Task to complete:
Below are some records. Write out the lines from the one containing "Describe the element" to the last line, word for word, leaving out pictures.

Exercise material:
━━━━

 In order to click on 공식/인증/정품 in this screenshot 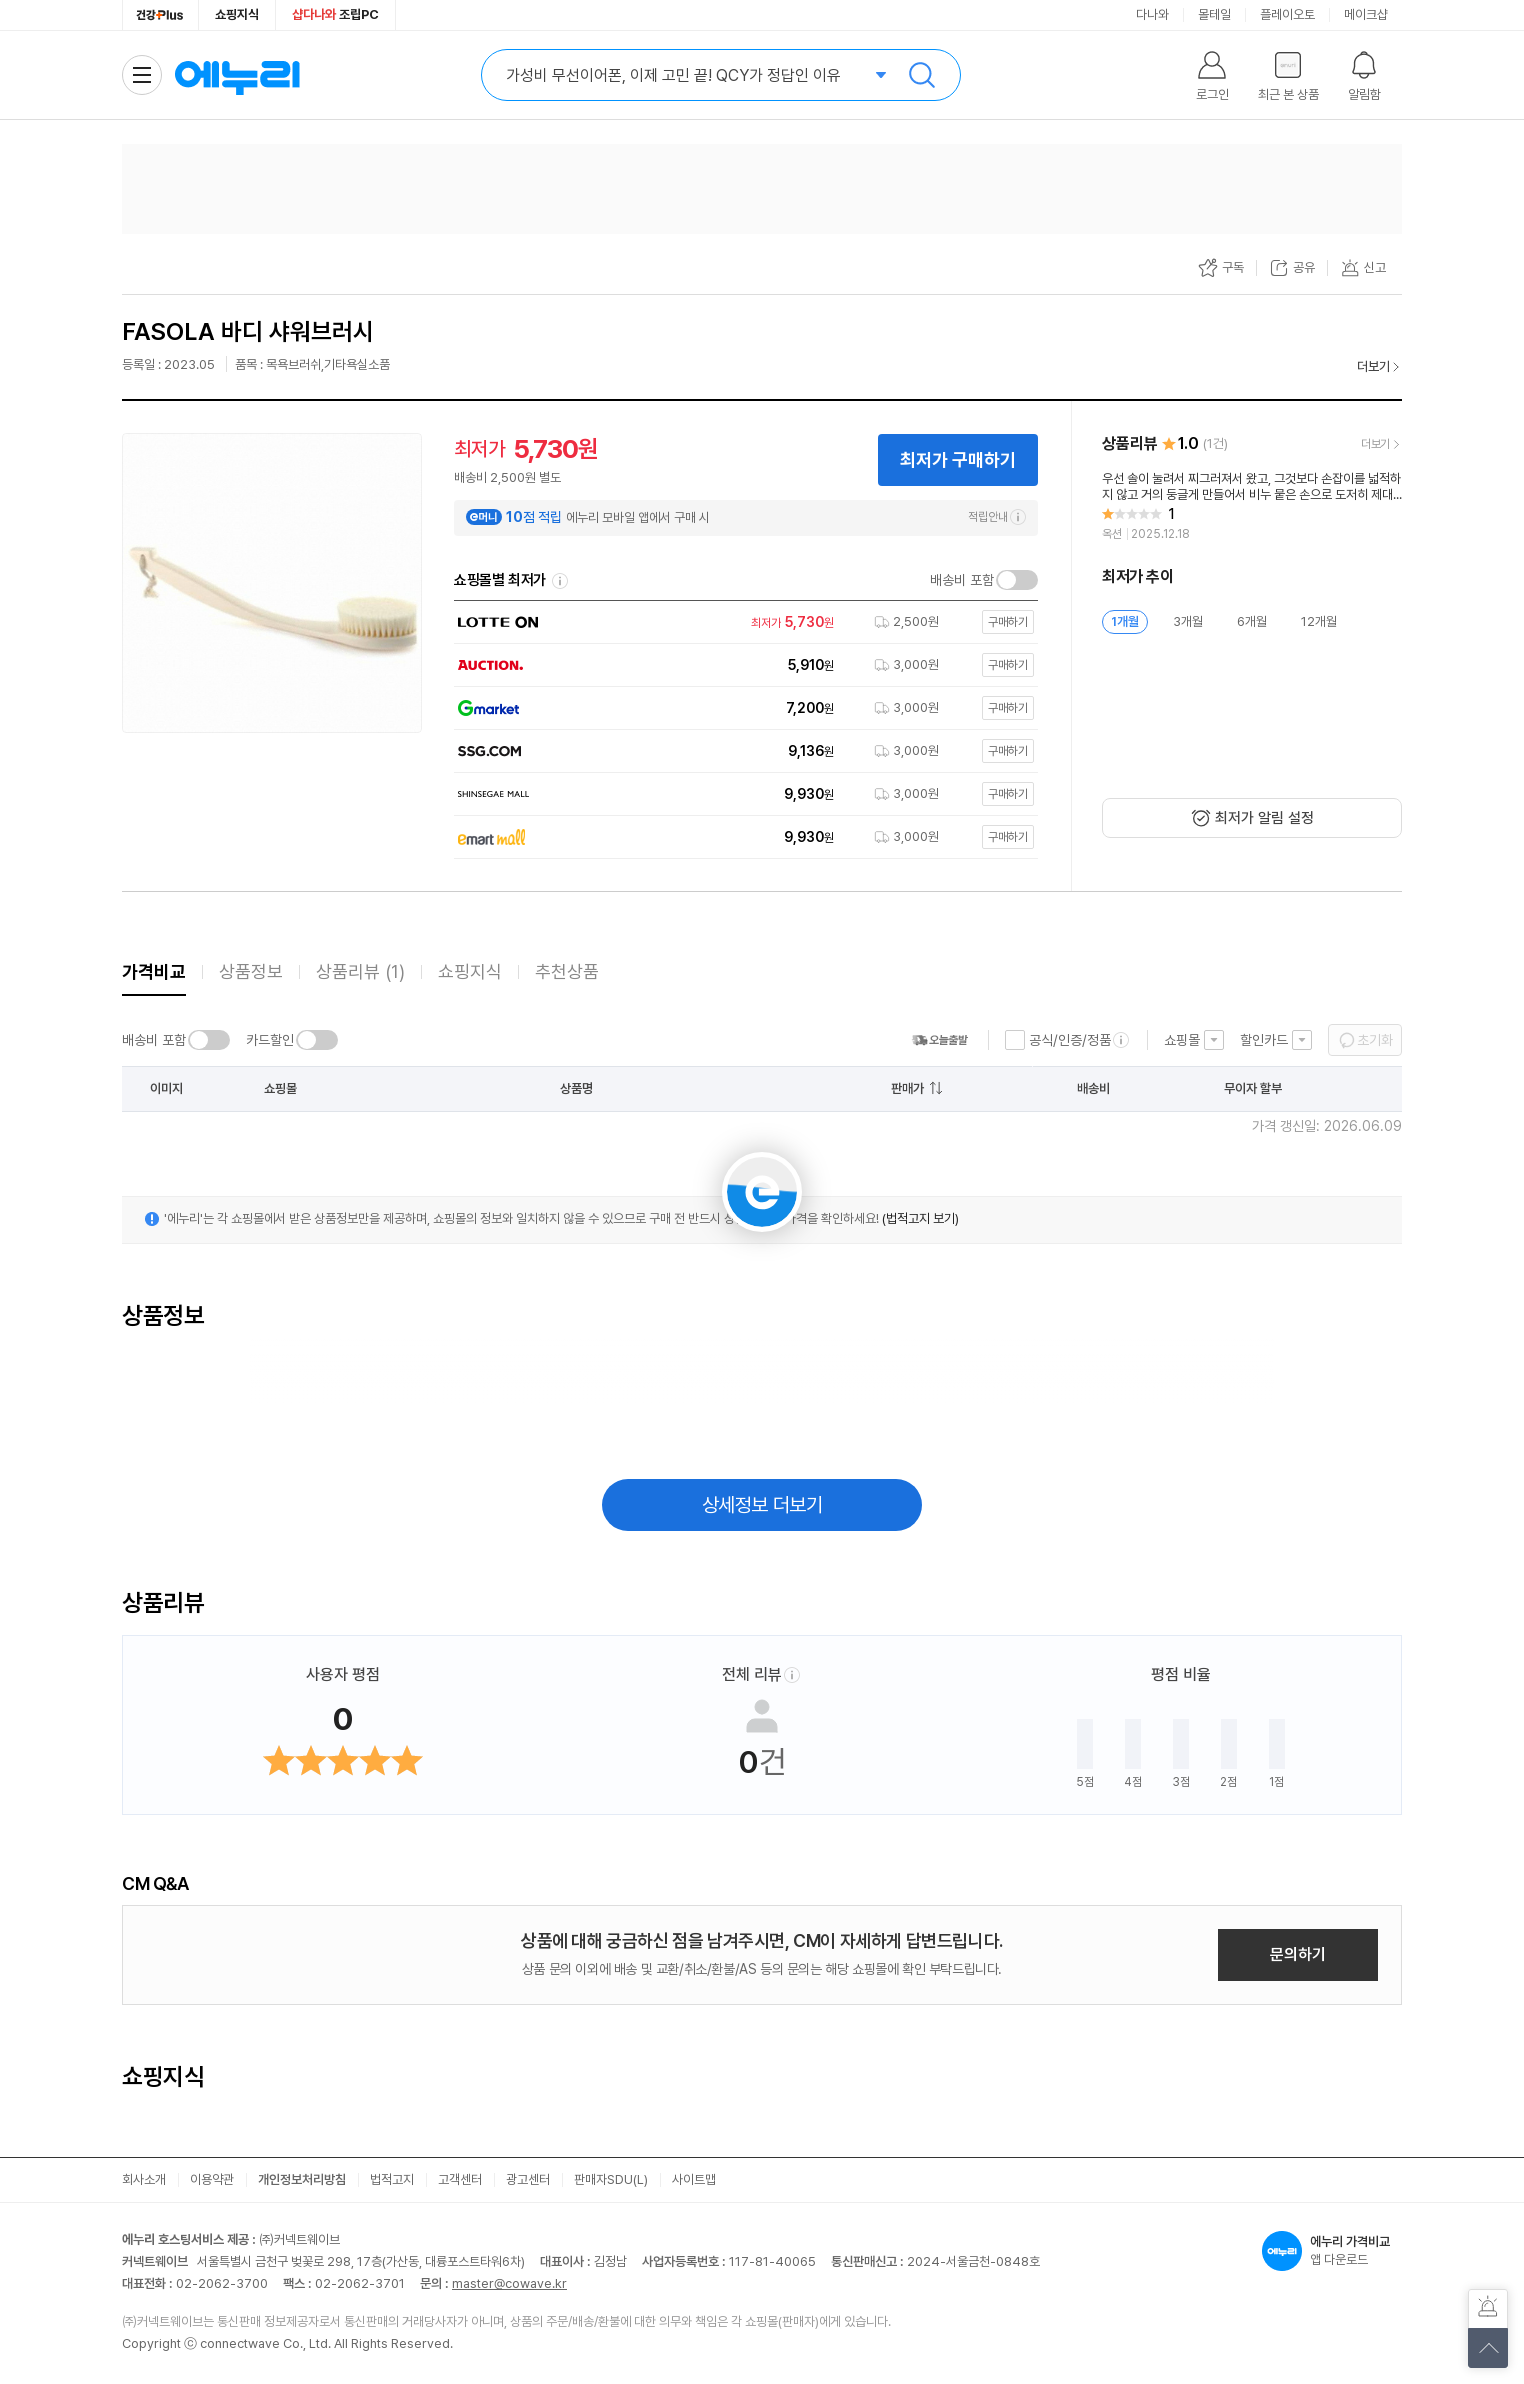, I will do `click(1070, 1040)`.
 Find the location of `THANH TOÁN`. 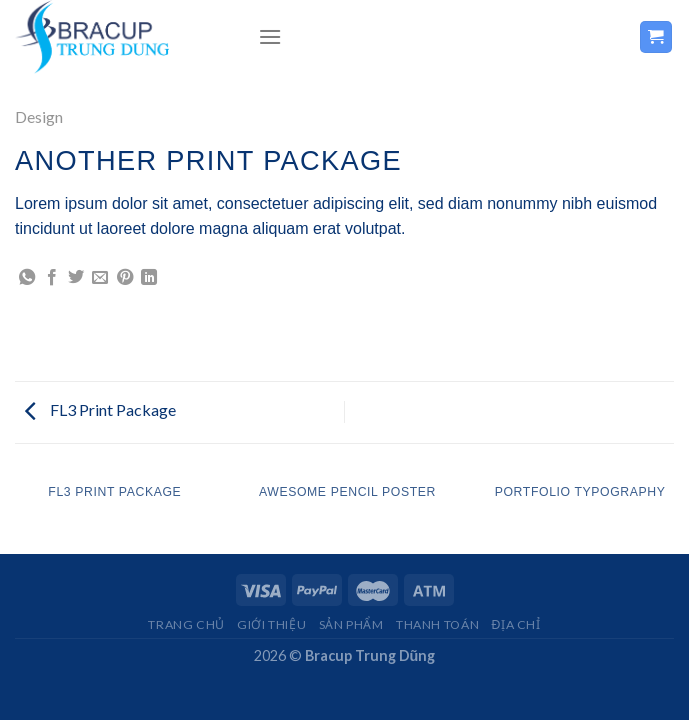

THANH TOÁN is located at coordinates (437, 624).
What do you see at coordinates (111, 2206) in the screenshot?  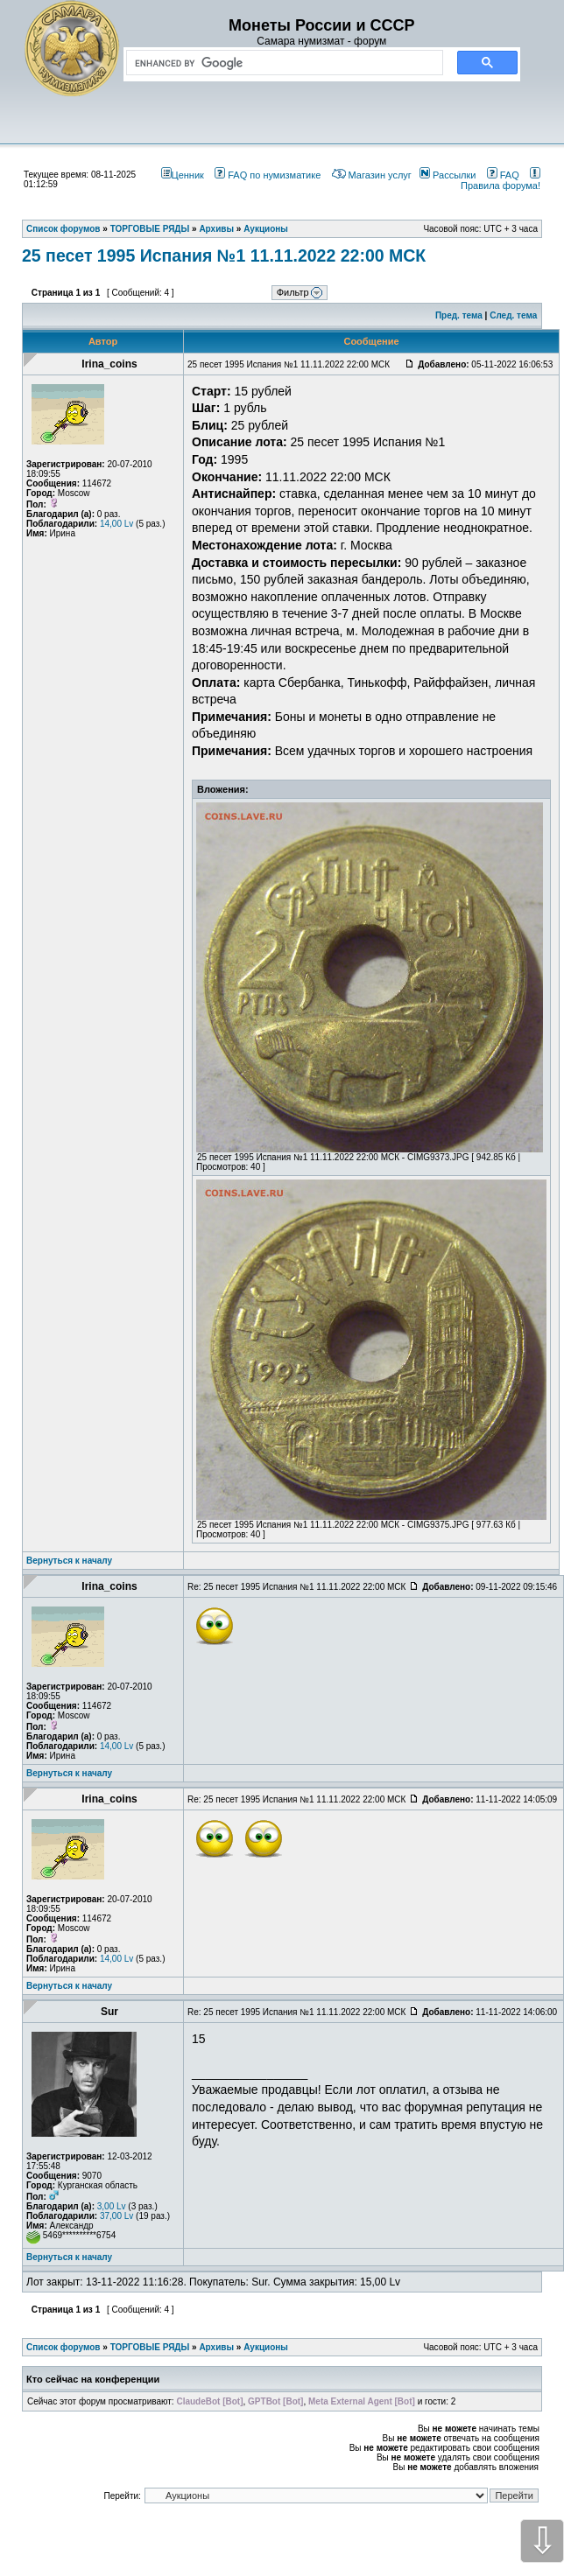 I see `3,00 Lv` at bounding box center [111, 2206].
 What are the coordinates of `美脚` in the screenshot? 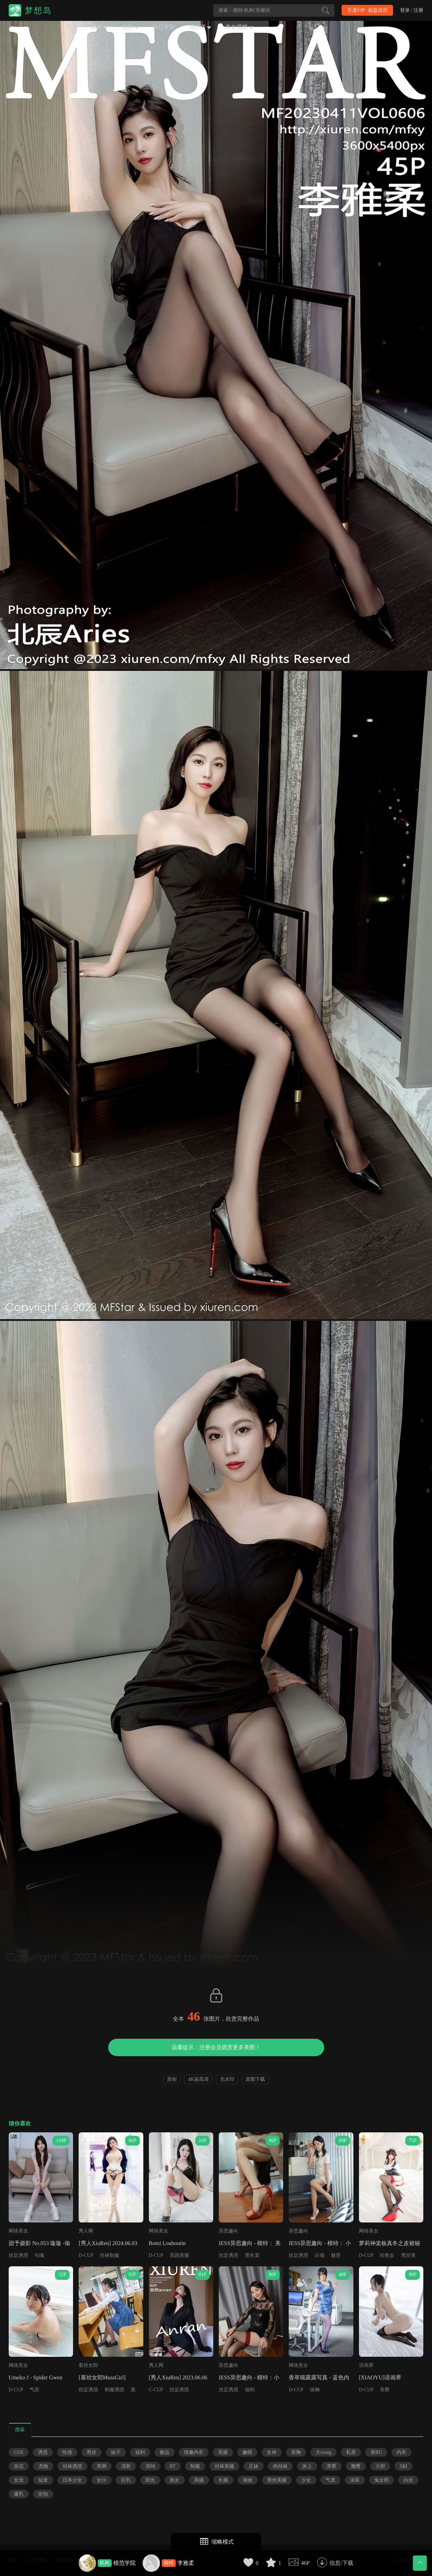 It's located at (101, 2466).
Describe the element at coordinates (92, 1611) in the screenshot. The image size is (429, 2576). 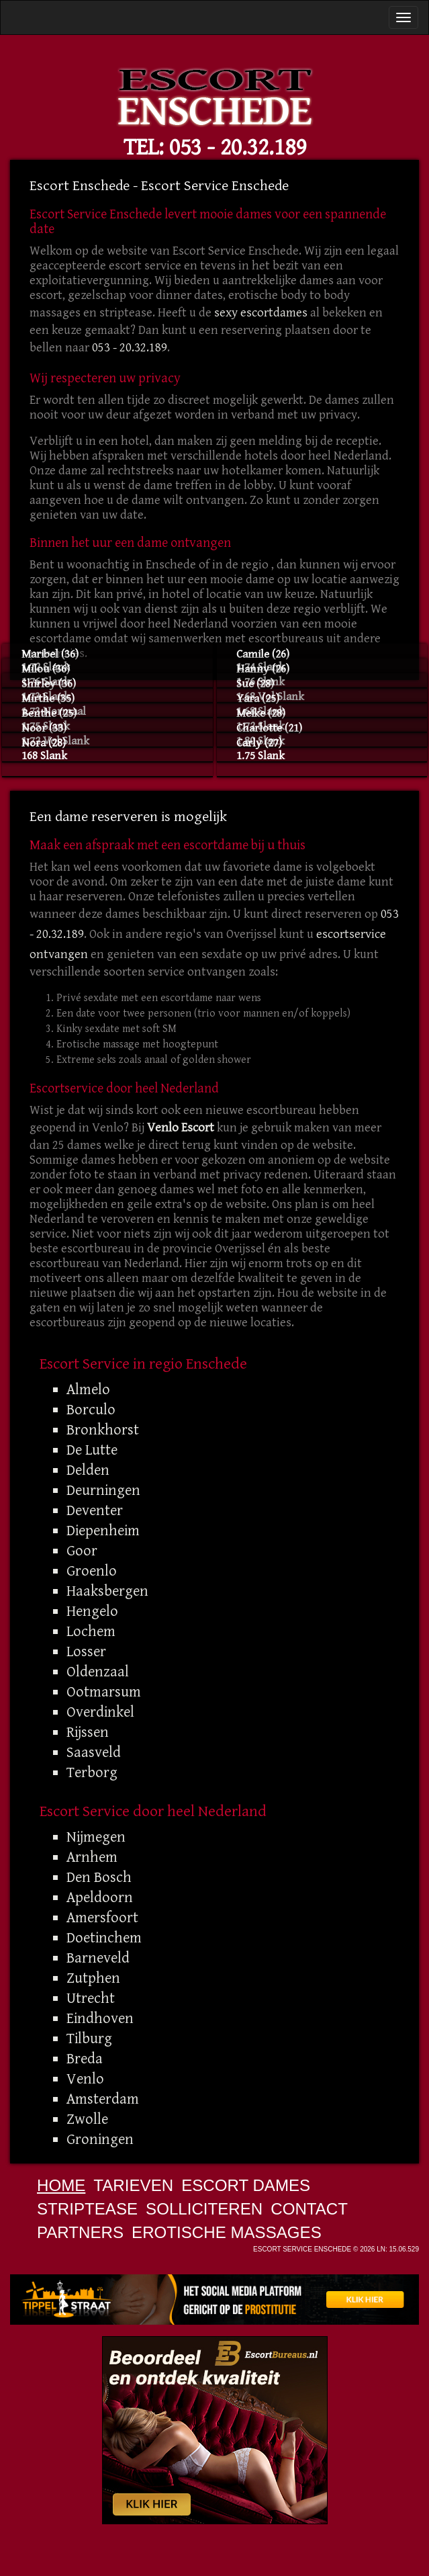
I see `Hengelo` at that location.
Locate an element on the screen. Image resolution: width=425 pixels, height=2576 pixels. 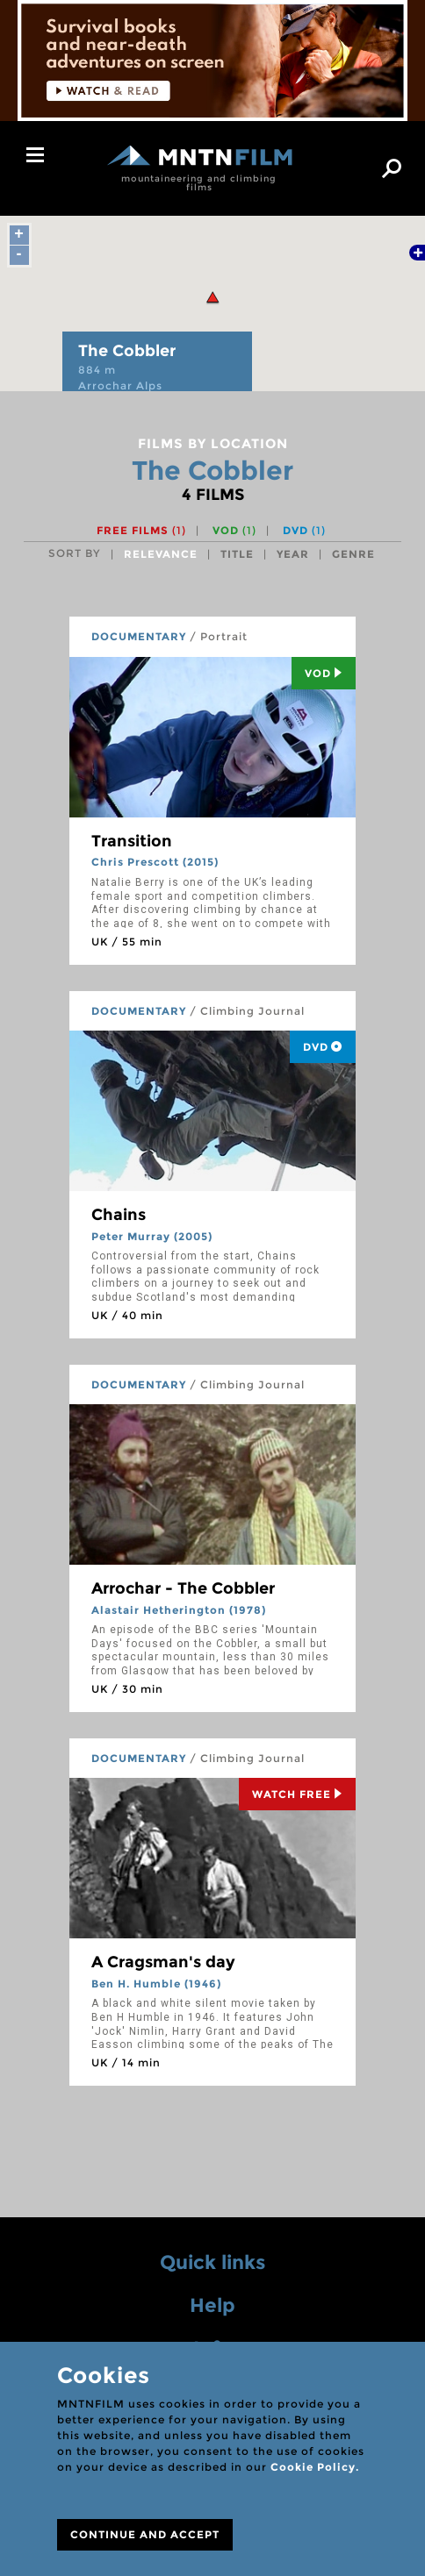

━━━━

Solution to the exercise:
Describe the element at coordinates (92, 1611) in the screenshot. The image size is (429, 2576). 
I see `Hengelo` at that location.
Locate an element on the screen. Image resolution: width=425 pixels, height=2576 pixels. 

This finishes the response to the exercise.